• What is being asked: Each record below is to be output with no change at all.
########
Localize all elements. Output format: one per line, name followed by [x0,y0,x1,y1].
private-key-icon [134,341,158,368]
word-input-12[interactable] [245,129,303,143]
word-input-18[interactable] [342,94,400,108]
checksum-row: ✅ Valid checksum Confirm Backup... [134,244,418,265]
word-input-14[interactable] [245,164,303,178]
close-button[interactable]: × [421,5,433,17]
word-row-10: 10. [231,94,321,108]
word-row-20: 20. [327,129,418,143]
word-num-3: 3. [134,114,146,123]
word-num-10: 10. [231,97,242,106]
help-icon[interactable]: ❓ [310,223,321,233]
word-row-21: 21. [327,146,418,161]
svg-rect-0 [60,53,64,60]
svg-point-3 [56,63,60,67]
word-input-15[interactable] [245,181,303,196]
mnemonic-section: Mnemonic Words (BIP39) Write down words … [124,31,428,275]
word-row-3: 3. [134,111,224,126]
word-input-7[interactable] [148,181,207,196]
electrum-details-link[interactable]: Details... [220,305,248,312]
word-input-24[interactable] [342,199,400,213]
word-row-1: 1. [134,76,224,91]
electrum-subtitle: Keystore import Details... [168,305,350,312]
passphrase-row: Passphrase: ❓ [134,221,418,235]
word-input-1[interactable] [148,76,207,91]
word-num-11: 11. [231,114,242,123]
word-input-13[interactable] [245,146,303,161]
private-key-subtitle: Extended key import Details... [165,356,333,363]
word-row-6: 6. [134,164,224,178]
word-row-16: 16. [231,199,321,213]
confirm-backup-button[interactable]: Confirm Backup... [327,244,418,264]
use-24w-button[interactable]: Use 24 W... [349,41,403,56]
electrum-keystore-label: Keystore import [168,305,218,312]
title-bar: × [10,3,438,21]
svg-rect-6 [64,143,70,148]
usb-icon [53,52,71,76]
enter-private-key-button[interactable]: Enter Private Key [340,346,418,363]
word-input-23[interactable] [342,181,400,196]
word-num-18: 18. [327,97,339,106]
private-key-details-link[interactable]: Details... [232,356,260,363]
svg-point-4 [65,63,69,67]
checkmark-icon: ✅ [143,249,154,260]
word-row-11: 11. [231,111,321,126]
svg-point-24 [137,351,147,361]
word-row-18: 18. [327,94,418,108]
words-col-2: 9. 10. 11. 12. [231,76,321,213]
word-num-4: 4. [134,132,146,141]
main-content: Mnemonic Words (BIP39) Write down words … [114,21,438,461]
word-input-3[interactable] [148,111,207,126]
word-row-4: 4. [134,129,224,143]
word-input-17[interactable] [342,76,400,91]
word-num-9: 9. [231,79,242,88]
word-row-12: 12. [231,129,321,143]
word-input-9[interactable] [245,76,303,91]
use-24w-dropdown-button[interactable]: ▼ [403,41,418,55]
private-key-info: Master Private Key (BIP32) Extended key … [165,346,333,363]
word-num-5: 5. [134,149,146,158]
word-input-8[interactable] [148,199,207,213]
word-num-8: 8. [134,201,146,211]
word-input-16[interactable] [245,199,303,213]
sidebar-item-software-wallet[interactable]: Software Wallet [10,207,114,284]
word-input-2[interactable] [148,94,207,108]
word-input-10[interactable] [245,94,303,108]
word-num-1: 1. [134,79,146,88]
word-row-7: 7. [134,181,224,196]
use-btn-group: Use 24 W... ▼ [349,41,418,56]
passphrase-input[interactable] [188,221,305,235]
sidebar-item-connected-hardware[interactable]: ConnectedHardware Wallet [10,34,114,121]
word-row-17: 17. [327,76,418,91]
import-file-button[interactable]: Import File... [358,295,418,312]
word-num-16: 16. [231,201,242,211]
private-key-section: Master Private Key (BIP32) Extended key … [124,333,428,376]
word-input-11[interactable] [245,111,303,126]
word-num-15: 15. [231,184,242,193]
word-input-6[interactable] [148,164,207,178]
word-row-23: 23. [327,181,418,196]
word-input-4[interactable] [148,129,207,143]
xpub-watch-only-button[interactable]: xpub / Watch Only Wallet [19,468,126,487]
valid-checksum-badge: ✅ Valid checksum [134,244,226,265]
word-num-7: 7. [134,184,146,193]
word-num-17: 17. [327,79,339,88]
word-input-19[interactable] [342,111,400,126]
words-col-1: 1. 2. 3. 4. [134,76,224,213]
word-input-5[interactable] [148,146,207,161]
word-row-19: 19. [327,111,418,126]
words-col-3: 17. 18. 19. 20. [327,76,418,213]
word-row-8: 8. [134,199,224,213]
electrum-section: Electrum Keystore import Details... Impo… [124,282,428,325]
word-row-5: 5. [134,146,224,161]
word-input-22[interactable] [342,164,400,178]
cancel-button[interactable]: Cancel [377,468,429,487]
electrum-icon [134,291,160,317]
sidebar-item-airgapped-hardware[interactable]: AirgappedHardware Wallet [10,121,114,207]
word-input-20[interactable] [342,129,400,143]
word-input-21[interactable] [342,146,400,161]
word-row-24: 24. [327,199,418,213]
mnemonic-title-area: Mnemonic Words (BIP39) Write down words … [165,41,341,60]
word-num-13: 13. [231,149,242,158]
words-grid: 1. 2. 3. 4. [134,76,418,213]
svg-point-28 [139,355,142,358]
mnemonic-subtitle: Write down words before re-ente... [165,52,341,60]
########
• Written response:
Localize all elements. Output format: one per line, name followed by [x0,y0,x1,y1].
private-key-icon [134,341,158,368]
word-input-12[interactable] [245,129,303,143]
word-input-18[interactable] [342,94,400,108]
checksum-row: ✅ Valid checksum Confirm Backup... [134,244,418,265]
word-input-14[interactable] [245,164,303,178]
close-button[interactable]: × [421,5,433,17]
word-row-10: 10. [231,94,321,108]
word-row-20: 20. [327,129,418,143]
word-num-3: 3. [134,114,146,123]
word-num-10: 10. [231,97,242,106]
help-icon[interactable]: ❓ [310,223,321,233]
word-row-21: 21. [327,146,418,161]
svg-rect-0 [60,53,64,60]
svg-point-3 [56,63,60,67]
word-input-15[interactable] [245,181,303,196]
mnemonic-section: Mnemonic Words (BIP39) Write down words … [124,31,428,275]
word-row-3: 3. [134,111,224,126]
word-input-7[interactable] [148,181,207,196]
electrum-details-link[interactable]: Details... [220,305,248,312]
word-input-24[interactable] [342,199,400,213]
word-row-1: 1. [134,76,224,91]
electrum-subtitle: Keystore import Details... [168,305,350,312]
passphrase-row: Passphrase: ❓ [134,221,418,235]
word-input-1[interactable] [148,76,207,91]
word-num-11: 11. [231,114,242,123]
word-input-13[interactable] [245,146,303,161]
private-key-subtitle: Extended key import Details... [165,356,333,363]
word-row-6: 6. [134,164,224,178]
word-row-16: 16. [231,199,321,213]
confirm-backup-button[interactable]: Confirm Backup... [327,244,418,264]
use-24w-button[interactable]: Use 24 W... [349,41,403,56]
electrum-keystore-label: Keystore import [168,305,218,312]
title-bar: × [10,3,438,21]
svg-rect-6 [64,143,70,148]
usb-icon [53,52,71,76]
enter-private-key-button[interactable]: Enter Private Key [340,346,418,363]
word-input-23[interactable] [342,181,400,196]
word-num-18: 18. [327,97,339,106]
private-key-details-link[interactable]: Details... [232,356,260,363]
svg-point-4 [65,63,69,67]
checkmark-icon: ✅ [143,249,154,260]
word-row-11: 11. [231,111,321,126]
svg-point-24 [137,351,147,361]
word-row-18: 18. [327,94,418,108]
words-col-2: 9. 10. 11. 12. [231,76,321,213]
word-num-4: 4. [134,132,146,141]
main-content: Mnemonic Words (BIP39) Write down words … [114,21,438,461]
word-input-3[interactable] [148,111,207,126]
word-row-4: 4. [134,129,224,143]
word-input-17[interactable] [342,76,400,91]
word-num-9: 9. [231,79,242,88]
word-row-12: 12. [231,129,321,143]
word-input-9[interactable] [245,76,303,91]
use-24w-dropdown-button[interactable]: ▼ [403,41,418,55]
private-key-info: Master Private Key (BIP32) Extended key … [165,346,333,363]
word-num-5: 5. [134,149,146,158]
word-input-8[interactable] [148,199,207,213]
word-num-8: 8. [134,201,146,211]
word-input-16[interactable] [245,199,303,213]
sidebar-item-software-wallet[interactable]: Software Wallet [10,207,114,284]
word-input-2[interactable] [148,94,207,108]
word-input-10[interactable] [245,94,303,108]
word-num-1: 1. [134,79,146,88]
word-row-7: 7. [134,181,224,196]
use-btn-group: Use 24 W... ▼ [349,41,418,56]
passphrase-input[interactable] [188,221,305,235]
sidebar-item-connected-hardware[interactable]: ConnectedHardware Wallet [10,34,114,121]
word-row-17: 17. [327,76,418,91]
import-file-button[interactable]: Import File... [358,295,418,312]
word-num-16: 16. [231,201,242,211]
private-key-section: Master Private Key (BIP32) Extended key … [124,333,428,376]
word-input-11[interactable] [245,111,303,126]
word-num-15: 15. [231,184,242,193]
word-input-6[interactable] [148,164,207,178]
word-row-23: 23. [327,181,418,196]
word-input-4[interactable] [148,129,207,143]
xpub-watch-only-button[interactable]: xpub / Watch Only Wallet [19,468,126,487]
valid-checksum-badge: ✅ Valid checksum [134,244,226,265]
word-num-7: 7. [134,184,146,193]
word-num-17: 17. [327,79,339,88]
word-input-19[interactable] [342,111,400,126]
words-col-1: 1. 2. 3. 4. [134,76,224,213]
word-input-5[interactable] [148,146,207,161]
word-row-19: 19. [327,111,418,126]
words-col-3: 17. 18. 19. 20. [327,76,418,213]
word-row-8: 8. [134,199,224,213]
electrum-section: Electrum Keystore import Details... Impo… [124,282,428,325]
word-row-5: 5. [134,146,224,161]
word-input-22[interactable] [342,164,400,178]
cancel-button[interactable]: Cancel [377,468,429,487]
electrum-icon [134,291,160,317]
sidebar-item-airgapped-hardware[interactable]: AirgappedHardware Wallet [10,121,114,207]
word-input-20[interactable] [342,129,400,143]
word-input-21[interactable] [342,146,400,161]
word-row-24: 24. [327,199,418,213]
mnemonic-title-area: Mnemonic Words (BIP39) Write down words … [165,41,341,60]
word-num-13: 13. [231,149,242,158]
words-grid: 1. 2. 3. 4. [134,76,418,213]
svg-point-28 [139,355,142,358]
mnemonic-subtitle: Write down words before re-ente... [165,52,341,60]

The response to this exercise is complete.